The new competitors to Humira now see an even bigger opportunity, and the arrival of competing for biosimilars from Amgen, Novartis’s generics wing Sandoz, South Korea’s Samsung Bioepis and Germany’s Boehringer Ingelheim marks an unprecedented level of rivalry.
PRICE DISCOUNTS
“We’re expecting there’ll be good competition,” Chad Pettit, head of value and access for biosimilars at Amgen, said in an interview.
He declined to go into details on pricing but said discounts for biosimilar Humira were likely to be “in the range” of other biologic drug copies already launched in Europe.
While the level of biosimilar discounts varies from country to country, Merck said they were averaging around 45 percent across Europe in the case of Remicade, one year after launch.
Britain’s Harchowal put current discounts across different biosimilars at 45 to 60 percent.
In the case of Humira, officials within Germany’s health insurance system believe the record field of contestants will add to the momentum to use the cheaper copies.
Still, analysts following AbbVie don’t expect global Humira sales to fall off a cliff just yet. In fact, revenue from the blockbuster is expected to keep climbing, driven by continuing strong U.S. demand, until U.S. biosimilars arrive in 2023.
Global Humira sales totaled $18.4 billion last year, with non-U.S. sales contributing $6 billion.
And while the threat to Humira in Europe is real and imminent, there are factors that could make things somewhat different to the experience with Remicade, Enbrel, and Rituxan.
For one thing, AbbVie’s reliance on its top-seller - Humira accounted for 65 percent of 2017 revenue - means it has invested heavily in preparing for this event and CEO Richard Gonzalez said in July he would compete on price “to maintain the vast majority of the line”.
AbbVie is also pushing hard to argue that patients who are stable on existing medication should not be switched for non-medical reasons, such as price.
Gonzalez said in January that the company was negotiating directly with hospitals in countries like Spain, Italy, and Portugal in order to maintain its volume there.
THIS MIGHT HURT
In addition, AbbVie may try and differentiate its drug from some of the biosimilar injections that contain citrate or citric acid, which can cause pain or stinging.

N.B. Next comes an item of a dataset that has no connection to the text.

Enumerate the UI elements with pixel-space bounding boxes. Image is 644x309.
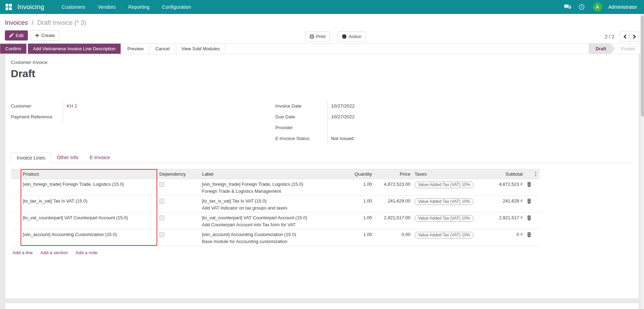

This is a potential issue for Humira copies from Samsung and Sandoz, but not those from Amgen and Boehringer, which are citrate-free, according to a Reuters review of product details.

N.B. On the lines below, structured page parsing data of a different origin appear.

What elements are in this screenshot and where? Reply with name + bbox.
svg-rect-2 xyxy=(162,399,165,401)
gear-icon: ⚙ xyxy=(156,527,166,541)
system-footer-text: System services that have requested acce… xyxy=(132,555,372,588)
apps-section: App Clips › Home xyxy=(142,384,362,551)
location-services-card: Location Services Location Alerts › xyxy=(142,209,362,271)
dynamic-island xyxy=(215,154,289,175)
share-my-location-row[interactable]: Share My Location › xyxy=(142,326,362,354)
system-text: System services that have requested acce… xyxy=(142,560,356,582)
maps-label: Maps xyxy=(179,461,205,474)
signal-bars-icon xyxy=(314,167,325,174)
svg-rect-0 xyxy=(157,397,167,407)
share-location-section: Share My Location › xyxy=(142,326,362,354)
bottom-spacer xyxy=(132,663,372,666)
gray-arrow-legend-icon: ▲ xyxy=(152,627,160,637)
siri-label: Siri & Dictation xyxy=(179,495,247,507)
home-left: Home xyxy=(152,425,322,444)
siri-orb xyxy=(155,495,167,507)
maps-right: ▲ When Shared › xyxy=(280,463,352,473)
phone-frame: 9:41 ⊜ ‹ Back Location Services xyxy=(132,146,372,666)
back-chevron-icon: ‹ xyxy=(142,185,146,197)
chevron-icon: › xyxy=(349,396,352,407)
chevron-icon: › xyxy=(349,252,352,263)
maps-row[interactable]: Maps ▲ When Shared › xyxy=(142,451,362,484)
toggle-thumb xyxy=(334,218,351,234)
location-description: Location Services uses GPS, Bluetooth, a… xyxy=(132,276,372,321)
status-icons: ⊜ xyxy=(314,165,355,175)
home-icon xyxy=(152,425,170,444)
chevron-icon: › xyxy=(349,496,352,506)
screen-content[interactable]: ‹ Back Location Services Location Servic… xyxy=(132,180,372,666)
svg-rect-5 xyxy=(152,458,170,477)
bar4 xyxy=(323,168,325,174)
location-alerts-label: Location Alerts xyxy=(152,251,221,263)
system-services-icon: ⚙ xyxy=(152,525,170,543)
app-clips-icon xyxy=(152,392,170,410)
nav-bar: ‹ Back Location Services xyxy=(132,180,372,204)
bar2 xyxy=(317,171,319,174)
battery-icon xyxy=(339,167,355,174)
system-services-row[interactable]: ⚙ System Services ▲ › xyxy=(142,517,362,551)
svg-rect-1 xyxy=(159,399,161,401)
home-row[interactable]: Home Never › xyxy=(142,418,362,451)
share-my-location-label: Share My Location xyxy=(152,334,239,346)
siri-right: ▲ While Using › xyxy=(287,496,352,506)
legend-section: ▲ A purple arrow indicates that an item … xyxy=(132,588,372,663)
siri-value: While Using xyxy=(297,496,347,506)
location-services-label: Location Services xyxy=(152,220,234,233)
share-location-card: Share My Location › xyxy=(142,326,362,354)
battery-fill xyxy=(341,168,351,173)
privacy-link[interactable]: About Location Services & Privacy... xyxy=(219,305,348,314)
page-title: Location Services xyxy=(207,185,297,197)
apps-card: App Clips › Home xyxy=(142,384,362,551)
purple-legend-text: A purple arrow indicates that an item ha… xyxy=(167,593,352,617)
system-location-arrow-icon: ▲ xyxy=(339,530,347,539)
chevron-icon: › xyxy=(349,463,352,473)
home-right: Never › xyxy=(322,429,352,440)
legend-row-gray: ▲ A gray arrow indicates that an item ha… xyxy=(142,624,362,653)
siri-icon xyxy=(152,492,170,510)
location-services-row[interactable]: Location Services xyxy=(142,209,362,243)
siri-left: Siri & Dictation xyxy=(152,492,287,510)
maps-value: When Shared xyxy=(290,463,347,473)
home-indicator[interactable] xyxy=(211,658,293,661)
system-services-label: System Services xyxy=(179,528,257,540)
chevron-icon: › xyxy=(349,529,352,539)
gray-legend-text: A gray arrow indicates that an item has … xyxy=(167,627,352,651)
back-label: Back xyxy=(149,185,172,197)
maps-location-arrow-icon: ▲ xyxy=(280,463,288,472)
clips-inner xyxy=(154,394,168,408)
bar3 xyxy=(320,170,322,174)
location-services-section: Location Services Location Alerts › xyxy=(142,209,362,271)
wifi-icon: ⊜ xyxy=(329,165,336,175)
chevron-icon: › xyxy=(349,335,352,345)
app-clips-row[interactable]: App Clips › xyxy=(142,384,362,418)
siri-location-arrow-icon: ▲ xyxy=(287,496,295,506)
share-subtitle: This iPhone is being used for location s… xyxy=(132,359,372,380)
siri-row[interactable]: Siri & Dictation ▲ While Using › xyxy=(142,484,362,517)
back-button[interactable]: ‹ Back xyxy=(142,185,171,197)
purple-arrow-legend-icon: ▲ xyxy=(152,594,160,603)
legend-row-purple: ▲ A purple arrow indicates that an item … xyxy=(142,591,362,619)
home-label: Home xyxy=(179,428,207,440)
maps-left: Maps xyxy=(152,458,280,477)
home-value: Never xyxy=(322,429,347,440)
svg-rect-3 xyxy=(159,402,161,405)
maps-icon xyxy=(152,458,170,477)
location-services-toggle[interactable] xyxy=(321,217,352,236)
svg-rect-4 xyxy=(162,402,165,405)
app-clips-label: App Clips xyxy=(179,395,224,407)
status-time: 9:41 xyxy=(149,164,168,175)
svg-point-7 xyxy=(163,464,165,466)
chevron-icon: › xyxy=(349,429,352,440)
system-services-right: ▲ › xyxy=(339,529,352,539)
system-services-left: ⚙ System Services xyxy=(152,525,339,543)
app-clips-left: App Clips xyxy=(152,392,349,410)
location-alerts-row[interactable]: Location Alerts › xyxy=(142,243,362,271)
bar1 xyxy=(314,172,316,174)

“If (AbbVie) has a formulation that has no pain and no sting, they can match price and have an advantage over a biosimilar,” said SunTrust Robinson Humphrey analyst John Boris. “That’s going to help with the longevity of the franchise.”

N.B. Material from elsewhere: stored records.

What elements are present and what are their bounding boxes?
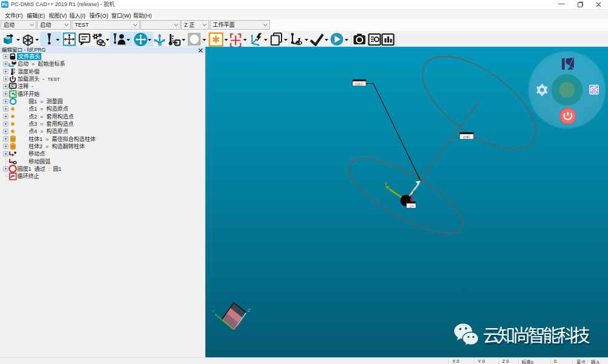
svg-text:Y: Y <box>212 309 215 314</box>
svg-text:X: X <box>240 320 244 325</box>
svg-text:Y: Y <box>384 181 388 187</box>
svg-text:X: X <box>413 190 416 195</box>
svg-text:柱体2: 柱体2 <box>463 135 471 139</box>
svg-text:Z: Z <box>247 307 250 313</box>
svg-text:回转17: 回转17 <box>355 82 364 86</box>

AbbVie said there was no connection between biosimilar launch timelines and availability of its citrate- free formulation.
Lakshmi Dharmarajan, an analyst at research group GlobalData, said uptake of biosimilar Humira might also be slowed by the fact the drug is usually self-injected at home. That could limit the role of big hospitals in forcing through biosimilar use, she said.
But pharmacist Harchowal is not so sure, pointing to the detailed planning that has gone into homecare arrangements within Britain’s National Health Service to maximize use of the best-value form of adalimumab, as Humira is called generically.
In Germany, Europe’s biggest market, the decentralized system leaves physicians free to prescribe the brand of adalimumab they deem best. But German doctors are also legally bound to observe cost efficiency and could be challenged if they simply carry on prescribing the original medicine.
Scandinavian countries already have a track record of early biosimilar adoption and have achieved some of the steepest price discounts of up to 70 percent, while France has recently stepped up its goals for their use.
France’s 2018−2022 National Health Strategy sets a goal of 80 percent biosimilar penetration by 2022 - a level that Britain has already exceeded for Remicade and Enbrel.
When it comes to Humira, NHS England told administrators earlier this year not to sign any new contracts that extend beyond Oct. 16 – the day AbbVie’s primary European patent expires.